▸ Work to complete
Transcribe the records below in their entirety, and leave out each image.

[Collection entries]
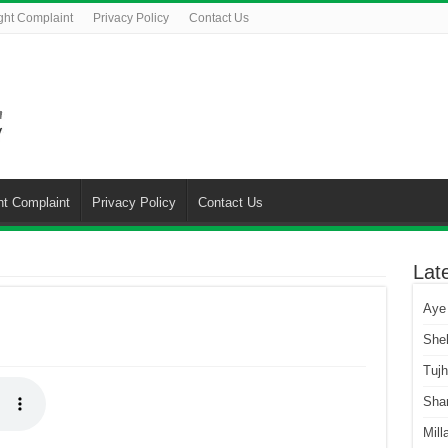
ght Complaint
Privacy Policy
Contact Us
ht Complaint
Privacy Policy
Contact Us
Lat
Aye
She
Tuj
Sha
Mill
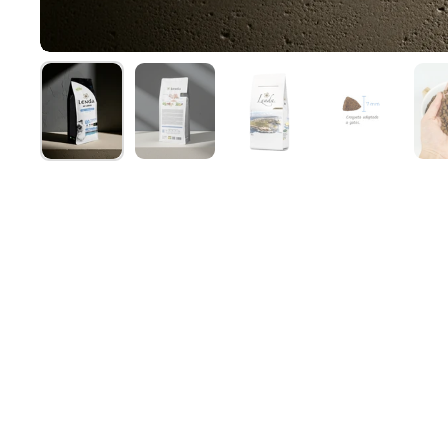
Show slide 1
Show slide 2
Show slide 3
Show slide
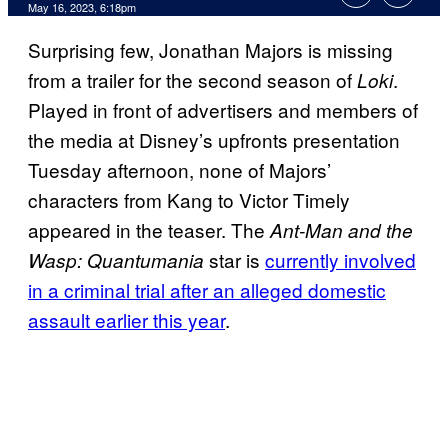
May 16, 2023, 6:18pm
Surprising few, Jonathan Majors is missing
from a trailer for the second season of
.
Loki
Played in front of advertisers and members of
the media at Disney’s upfronts presentation
Tuesday afternoon, none of Majors’
characters from Kang to Victor Timely
appeared in the teaser. The
Ant-Man and the
star is
currently involved
Wasp: Quantumania
in a criminal trial after an alleged domestic
assault earlier this year
.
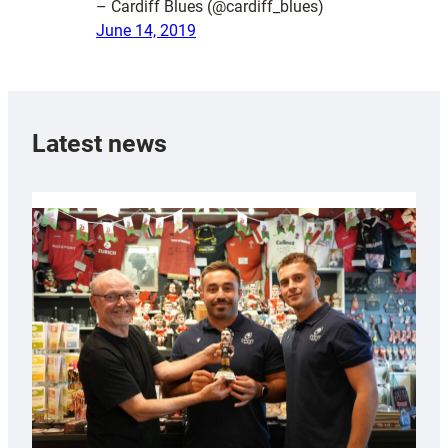
– Cardiff Blues (@cardiff_blues)
June 14, 2019
Latest news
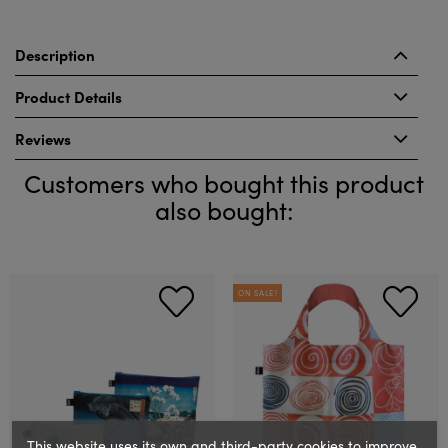
Description
Product Details
Reviews
Customers who bought this product
also bought:
ON SALE!
This website uses its own and third-party cookies to improve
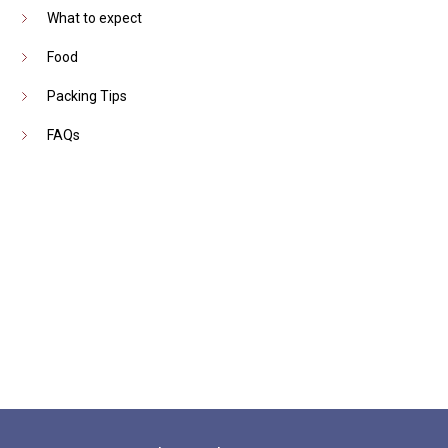
What to expect
Food
Packing Tips
FAQs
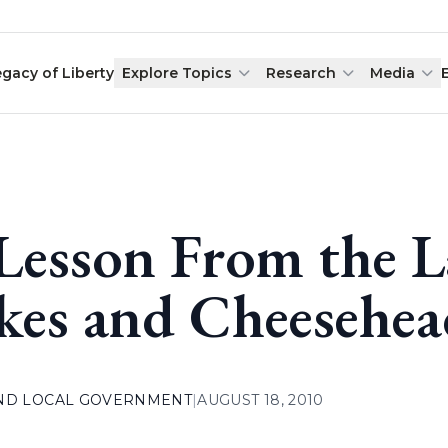
egacy of Liberty
Explore Topics
Research
Media
Lesson From the L
kes and Cheesehea
AND LOCAL GOVERNMENT
|
AUGUST 18, 2010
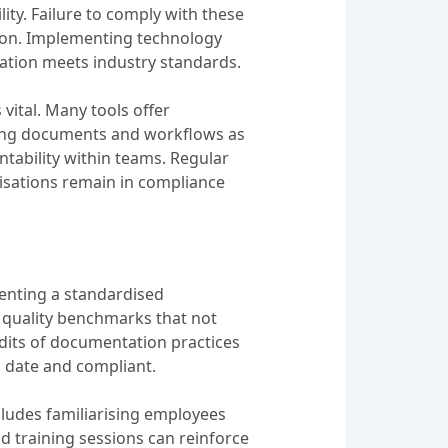
ity. Failure to comply with these
tion. Implementing technology
ation meets industry standards.
ital. Many tools offer
ating documents and workflows as
ntability within teams. Regular
isations remain in compliance
enting a standardised
 quality benchmarks that not
udits of documentation practices
o date and compliant.
cludes familiarising employees
d training sessions can reinforce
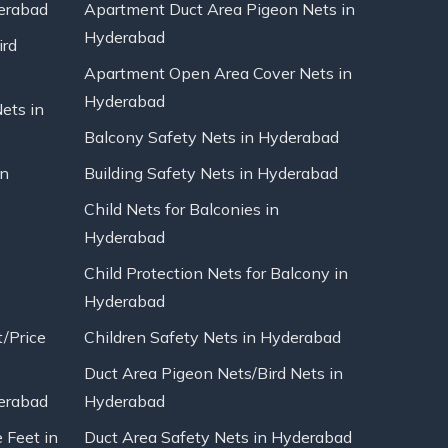
erabad
Apartment Duct Area Pigeon Nets in
Hyderabad
ird
Apartment Open Area Cover Nets in
Hyderabad
Nets in
Balcony Safety Nets in Hyderabad
in
Building Safety Nets in Hyderabad
Child Nets for Balconies in
Hyderabad
Child Protection Nets for Balcony in
Hyderabad
t/Price
Children Safety Nets in Hyderabad
Duct Area Pigeon Nets/Bird Nets in
erabad
Hyderabad
 Feet in
Duct Area Safety Nets in Hyderabad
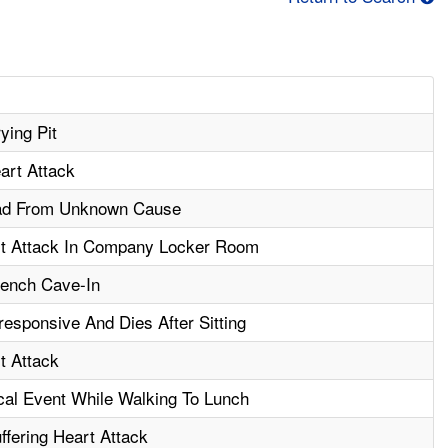
ying Pit
art Attack
ad From Unknown Cause
t Attack In Company Locker Room
Trench Cave-In
sponsive And Dies After Sitting
t Attack
cal Event While Walking To Lunch
ffering Heart Attack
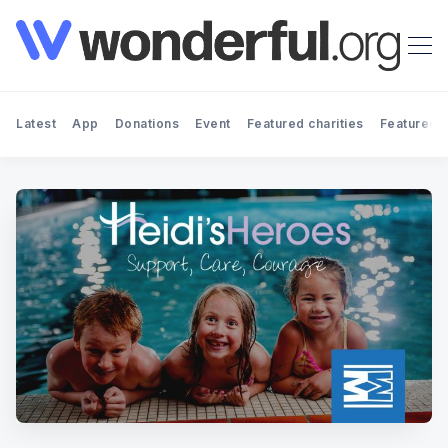
Latest
App
Donations
Event
Featured charities
Featured f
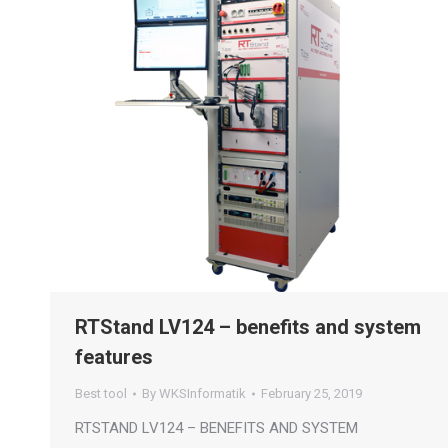
RTStand LV124 – benefits and system
features
Best tool
By
WKSInformatik
February 25, 2019
RTSTAND LV124 – BENEFITS AND SYSTEM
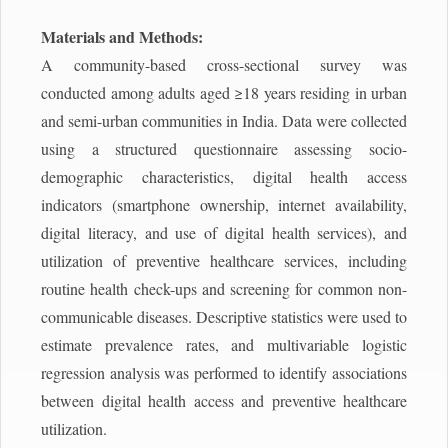
Materials and Methods:
A community-based cross-sectional survey was
conducted among adults aged ≥18 years residing in urban
and semi-urban communities in India. Data were collected
using a structured questionnaire assessing socio-
demographic characteristics, digital health access
indicators (smartphone ownership, internet availability,
digital literacy, and use of digital health services), and
utilization of preventive healthcare services, including
routine health check-ups and screening for common non-
communicable diseases. Descriptive statistics were used to
estimate prevalence rates, and multivariable logistic
regression analysis was performed to identify associations
between digital health access and preventive healthcare
utilization.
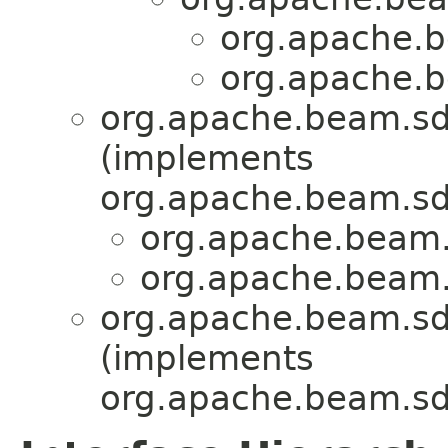
org.apache.b
org.apache.b
org.apache.beam.sd
(implements
org.apache.beam.sd
org.apache.beam.
org.apache.beam.
org.apache.beam.sdk
(implements
org.apache.beam.sd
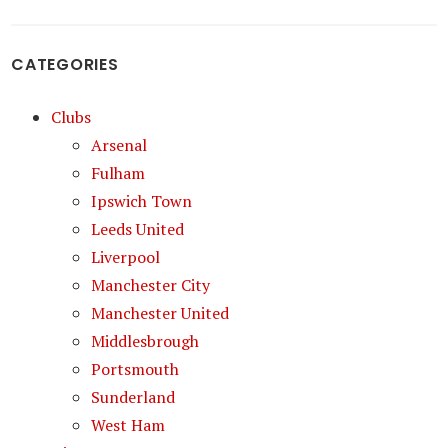
CATEGORIES
Clubs
Arsenal
Fulham
Ipswich Town
Leeds United
Liverpool
Manchester City
Manchester United
Middlesbrough
Portsmouth
Sunderland
West Ham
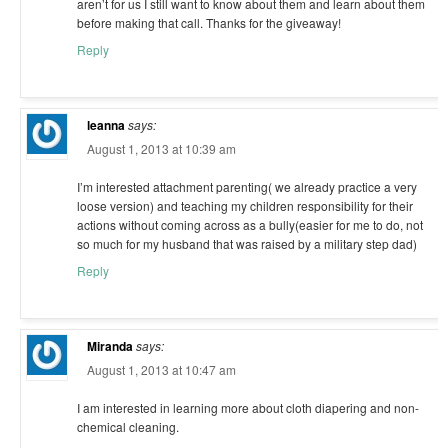
aren’t for us I still want to know about them and learn about them
before making that call. Thanks for the giveaway!
Reply
leanna
says:
August 1, 2013 at 10:39 am
I’m interested attachment parenting( we already practice a very
loose version) and teaching my children responsibility for their
actions without coming across as a bully(easier for me to do, not
so much for my husband that was raised by a military step dad)
Reply
Miranda
says:
August 1, 2013 at 10:47 am
I am interested in learning more about cloth diapering and non-
chemical cleaning.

▸ Answer for this exercise
ght Complaint
Privacy Policy
Contact Us
ht Complaint
Privacy Policy
Contact Us
Lat
Aye
She
Tuj
Sha
Mill
Show slide 1
Show slide 2
Show slide 3
Show slide
May 16, 2023, 6:18pm
Surprising few, Jonathan Majors is missing
from a trailer for the second season of
.
Loki
Played in front of advertisers and members of
the media at Disney’s upfronts presentation
Tuesday afternoon, none of Majors’
characters from Kang to Victor Timely
appeared in the teaser. The
Ant-Man and the
star is
currently involved
Wasp: Quantumania
in a criminal trial after an alleged domestic
assault earlier this year
.
– Cardiff Blues (@cardiff_blues)
June 14, 2019
Latest news
Description
Product Details
Reviews
Customers who bought this product
also bought:
ON SALE!
This website uses its own and third-party cookies to improve
What to expect
Food
Packing Tips
FAQs
egacy of Liberty
Explore Topics
Research
Media
Lesson From the L
kes and Cheesehea
AND LOCAL GOVERNMENT
|
AUGUST 18, 2010
ity. Failure to comply with these
tion. Implementing technology
ation meets industry standards.
ital. Many tools offer
ating documents and workflows as
ntability within teams. Regular
isations remain in compliance
enting a standardised
 quality benchmarks that not
udits of documentation practices
o date and compliant.
cludes familiarising employees
d training sessions can reinforce
erabad
Apartment Duct Area Pigeon Nets in
Hyderabad
ird
Apartment Open Area Cover Nets in
Hyderabad
Nets in
Balcony Safety Nets in Hyderabad
in
Building Safety Nets in Hyderabad
Child Nets for Balconies in
Hyderabad
Child Protection Nets for Balcony in
Hyderabad
t/Price
Children Safety Nets in Hyderabad
Duct Area Pigeon Nets/Bird Nets in
erabad
Hyderabad
 Feet in
Duct Area Safety Nets in Hyderabad
ying Pit
art Attack
ad From Unknown Cause
t Attack In Company Locker Room
Trench Cave-In
sponsive And Dies After Sitting
t Attack
cal Event While Walking To Lunch
ffering Heart Attack
Latest
App
Donations
Event
Featured charities
Featured f
RTStand LV124 – benefits and system
features
Best tool
By
WKSInformatik
February 25, 2019
RTSTAND LV124 – BENEFITS AND SYSTEM
Materials and Methods:
A community-based cross-sectional survey was
conducted among adults aged ≥18 years residing in urban
and semi-urban communities in India. Data were collected
using a structured questionnaire assessing socio-
demographic characteristics, digital health access
indicators (smartphone ownership, internet availability,
digital literacy, and use of digital health services), and
utilization of preventive healthcare services, including
routine health check-ups and screening for common non-
communicable diseases. Descriptive statistics were used to
estimate prevalence rates, and multivariable logistic
regression analysis was performed to identify associations
between digital health access and preventive healthcare
utilization.
org.apache.b
org.apache.b
org.apache.beam.sd
(implements
org.apache.beam.sd
org.apache.beam.
org.apache.beam.
org.apache.beam.sdk
(implements
org.apache.beam.sd
CATEGORIES
Clubs
Arsenal
Fulham
Ipswich Town
Leeds United
Liverpool
Manchester City
Manchester United
Middlesbrough
Portsmouth
Sunderland
West Ham
aren’t for us I still want to know about them and learn about them
before making that call. Thanks for the giveaway!
Reply
leanna
says:
August 1, 2013 at 10:39 am
I’m interested attachment parenting( we already practice a very
loose version) and teaching my children responsibility for their
actions without coming across as a bully(easier for me to do, not
so much for my husband that was raised by a military step dad)
Reply
Miranda
says:
August 1, 2013 at 10:47 am
I am interested in learning more about cloth diapering and non-
chemical cleaning.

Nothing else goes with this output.